Top of RECORDS PROVIDED

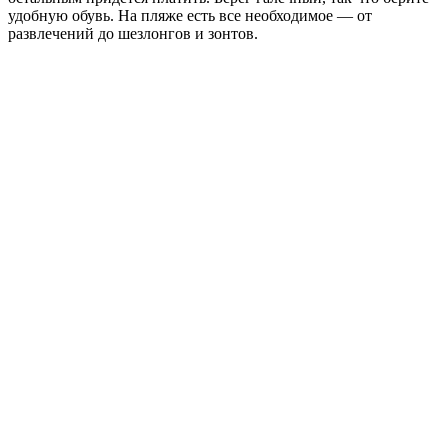
удобную обувь. На пляже есть все необходимое — от
развлечений до шезлонгов и зонтов.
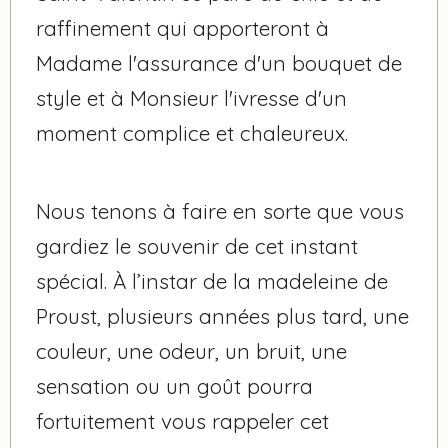
raffinement qui apporteront à
Madame l'assurance d'un bouquet de
style et à Monsieur l'ivresse d'un
moment complice et chaleureux.
Nous tenons à faire en sorte que vous
gardiez le souvenir de cet instant
spécial. À l’instar de la madeleine de
Proust, plusieurs années plus tard, une
couleur, une odeur, un bruit, une
sensation ou un goût pourra
fortuitement vous rappeler cet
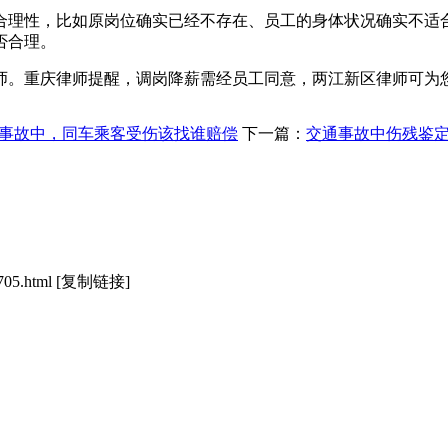
合理性，比如原岗位确实已经不存在、员工的身体状况确实不适
否合理。
师。重庆律师提醒，调岗降薪需经员工同意，两江新区律师可为
事故中，同车乘客受伤该找谁赔偿
下一篇：
交通事故中伤残鉴
705.html
[复制链接]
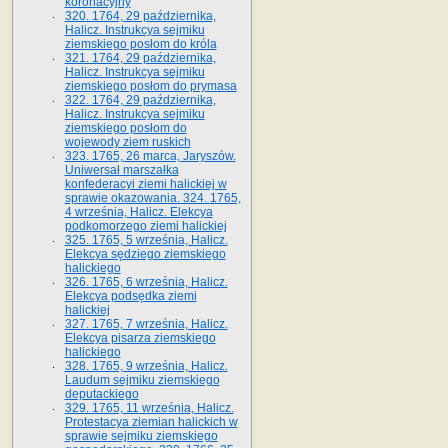
koronacyjny
320. 1764, 29 października,
Halicz. Instrukcya sejmiku
ziemskiego posłom do króla
321. 1764, 29 października,
Halicz. Instrukcya sejmiku
ziemskiego posłom do prymasa
322. 1764, 29 października,
Halicz. Instrukcya sejmiku
ziemskiego posłom do
wojewody ziem ruskich
323. 1765, 26 marca, Jaryszów.
Uniwersał marszałka
konfederacyi ziemi halickiej w
sprawie okazowania. 324. 1765,
4 września, Halicz. Elekcya
podkomorzego ziemi halickiej
325. 1765, 5 września, Halicz.
Elekcya sędziego ziemskiego
halickiego
326. 1765, 6 września, Halicz.
Elekcya podsędka ziemi
halickiej
327. 1765, 7 września, Halicz.
Elekcya pisarza ziemskiego
halickiego
328. 1765, 9 września, Halicz.
Laudum sejmiku ziemskiego
deputackiego
329. 1765, 11 września, Halicz.
Protestacya ziemian halickich w
sprawie sejmiku ziemskiego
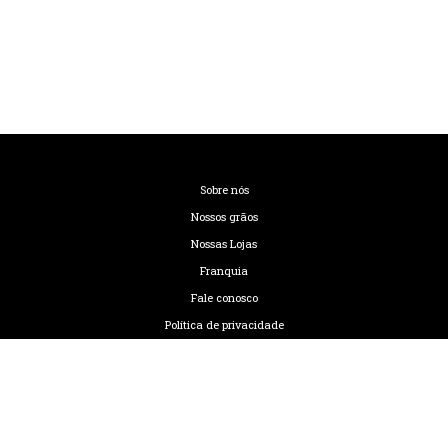
Sobre nós
Nossos grãos
Nossas Lojas
Franquia
Fale conosco
Política de privacidade
Termos de uso
Código de Ética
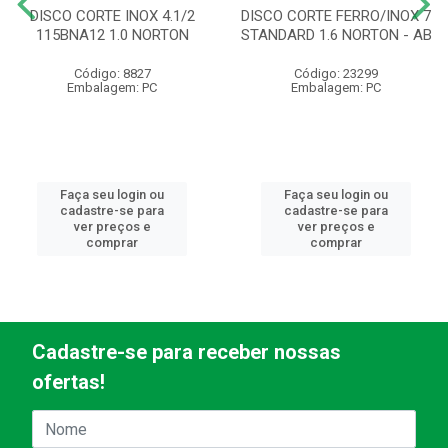
DISCO CORTE INOX 4.1/2
DISCO CORTE FERRO/INOX 7
115BNA12 1.0 NORTON
STANDARD 1.6 NORTON - AB
Código: 8827
Código: 23299
Embalagem: PC
Embalagem: PC
Faça seu login ou
Faça seu login ou
cadastre-se para
cadastre-se para
ver preços e
ver preços e
comprar
comprar
Cadastre-se para receber nossas
ofertas!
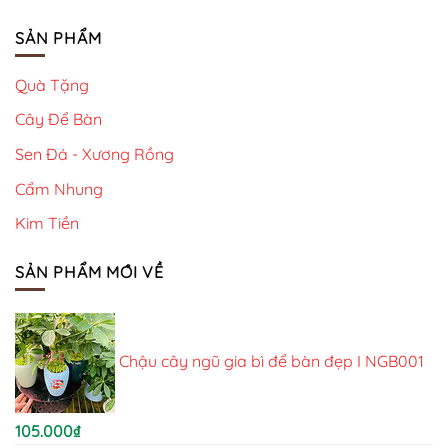
SẢN PHẨM
Quà Tặng
Cây Để Bàn
Sen Đá - Xương Rồng
Cẩm Nhung
Kim Tiền
SẢN PHẨM MỚI VỀ
Chậu cây ngũ gia bì để bàn đẹp I NGB001
105.000
₫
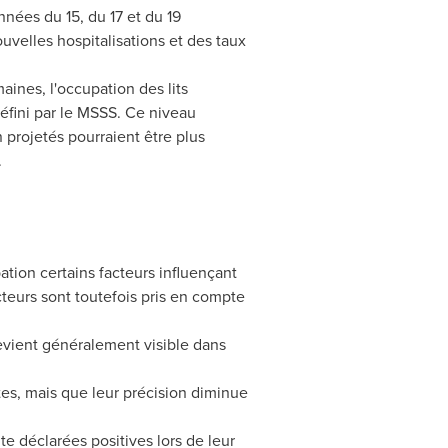
nées du 15, du 17 et du 19
velles hospitalisations et des taux
aines, l'occupation des lits
défini par le MSSS. Ce niveau
projetés pourraient être plus
.
ation certains facteurs influençant
cteurs sont toutefois pris en compte
evient généralement visible dans
es, mais que leur précision diminue
e déclarées positives lors de leur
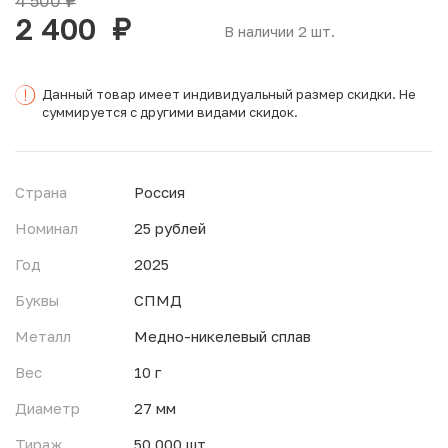
4 500
руб.
2 400
руб.
В наличии 2 шт.
Данный товар имеет индивидуальный размер скидки. Не
суммируется с другими видами скидок.
Страна
Россия
Номинал
25 рублей
Год
2025
Буквы
СПМД
Металл
Медно-никелевый сплав
Вес
10 г
Диаметр
27 мм
Тираж
50.000 шт.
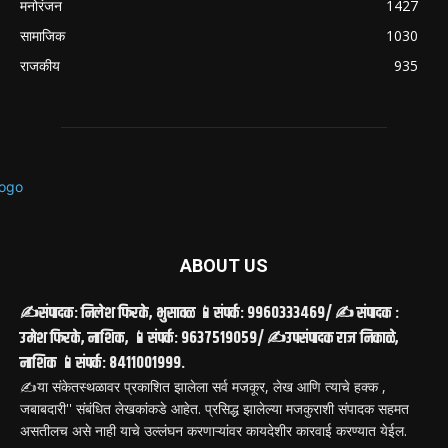
मनोरंजन
1427
सामाजिक
1030
राजकीय
935
ABOUT US
✍️संपादक: निलेश फिरके, भुसावळ 📱संपर्क: 9960333469/ ✍️ संपादक :
उमेश फिरके, नाशिक, 📱संपर्क: 9637519059/ ✍️उपसंपादक राज निकाळे,
नाशिक 📱संपर्क: 8411001999.
✍️या संकेतस्थळावर प्रकाशित झालेला सर्व मजकूर, लेख आणि त्याचे हक्क ,
जबाबदारी'' संबंधित लेखकांकडे आहेत. प्रसिद्ध झालेल्या मजकुराशी संपादक सहमत
असतीलच असे नाही याचे उल्लंघन करणाऱ्यांवर कायदेशीर कारवाई करण्यात येईल.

Bottom of RECORDS PROVIDED

PROBLEM REQUIREMENTS:
Above are some records. Output exactly the lines from the one that contains "Медно-никелевый сплав" to the one that contains "नाशिक 📱संपर्क: 8411001999.", keeping both, and omit the pictures.

ANSWER SECTION:
Медно-никелевый сплав
Вес
10 г
Диаметр
27 мм
Тираж
50.000 шт.
मनोरंजन
1427
सामाजिक
1030
राजकीय
935
ABOUT US
✍️संपादक: निलेश फिरके, भुसावळ 📱संपर्क: 9960333469/ ✍️ संपादक :
उमेश फिरके, नाशिक, 📱संपर्क: 9637519059/ ✍️उपसंपादक राज निकाळे,
नाशिक 📱संपर्क: 8411001999.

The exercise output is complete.